Microsoft seems interested in kicking things up a notch as far as AI goes if their latest blog post is anything to go by. In the post, the company said the next "major update" for Windows 10 will arrive with a dedicated AI platform for developers.

To be clear, making use of AI is nothing new for Microsoft. The company already uses machine learning for services like Windows Hello and Office 365. However, a developer-oriented AI platform could lead to some pretty significant improvements for many third-party Windows apps.

This new AI platform, dubbed "Windows ML," will allow developers to take advantage of a user's PC resources to perform AI processing tasks, reducing or, in some cases, eliminating the need to use potentially expensive cloud processing solutions. According to Microsoft, this platform will be supporting the "industry standard" ONNX format for machine learning models, a format "driven by Microsoft, Facebook, and Amazon Web Services."

In addition to reducing operating costs, the upcoming ML platform could allow for much quicker, lower-latency AI processing. As Microsoft says in the blog post, "results can be delivered quickly and efficiently for use in performance-intensive workloads like game engines, or background tasks such as indexing for search."

Developers will also be able to use some of Microsoft's pre-created machine learning systems to speed up generic AI tasks, further contributing to the aforementioned reduction in development costs.

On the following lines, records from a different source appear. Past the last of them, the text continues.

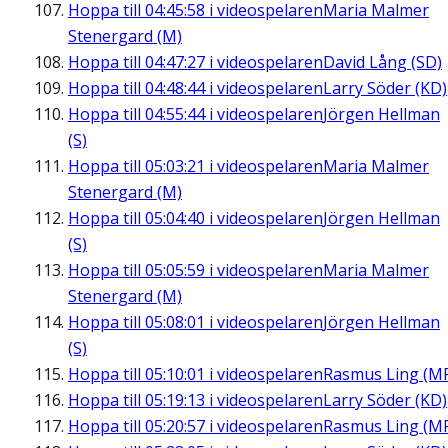
Hoppa till
04:45:58
i videospelaren
Maria Malmer
Stenergard (M)
Hoppa till
04:47:27
i videospelaren
David Lång (SD)
Hoppa till
04:48:44
i videospelaren
Larry Söder (KD)
Hoppa till
04:55:44
i videospelaren
Jörgen Hellman
(S)
Hoppa till
05:03:21
i videospelaren
Maria Malmer
Stenergard (M)
Hoppa till
05:04:40
i videospelaren
Jörgen Hellman
(S)
Hoppa till
05:05:59
i videospelaren
Maria Malmer
Stenergard (M)
Hoppa till
05:08:01
i videospelaren
Jörgen Hellman
(S)
Hoppa till
05:10:01
i videospelaren
Rasmus Ling (M
Hoppa till
05:19:13
i videospelaren
Larry Söder (KD)
Hoppa till
05:20:57
i videospelaren
Rasmus Ling (M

As nice as this new platform sounds for developers, Microsoft isn't implementing it alone. Nvidia, Qualcomm and AMD are just a few of the companies teaming up with Microsoft to make the platform a reality.

"We're excited to be collaborating with Microsoft on the Windows ML platform, and helping developers accelerate on-device AI performance on Windows laptops with the Snapdragon 835 AI Engine," said Gary Brotman, Qualcomm's Director of Product Management in the company's Machine Learning division.

From a consumer perspective, the Windows ML platform should theoretically lead to faster, "more intelligent" third-party apps. For example, AI-powered music apps could more quickly and efficiently create custom-tailored playlists for you to listen to while video streaming software could suggest more relevant content than usual.

Microsoft hasn't announced a official launch date for this upcoming update, though, so developers may have to wait a while to take advantage of these new AI tools.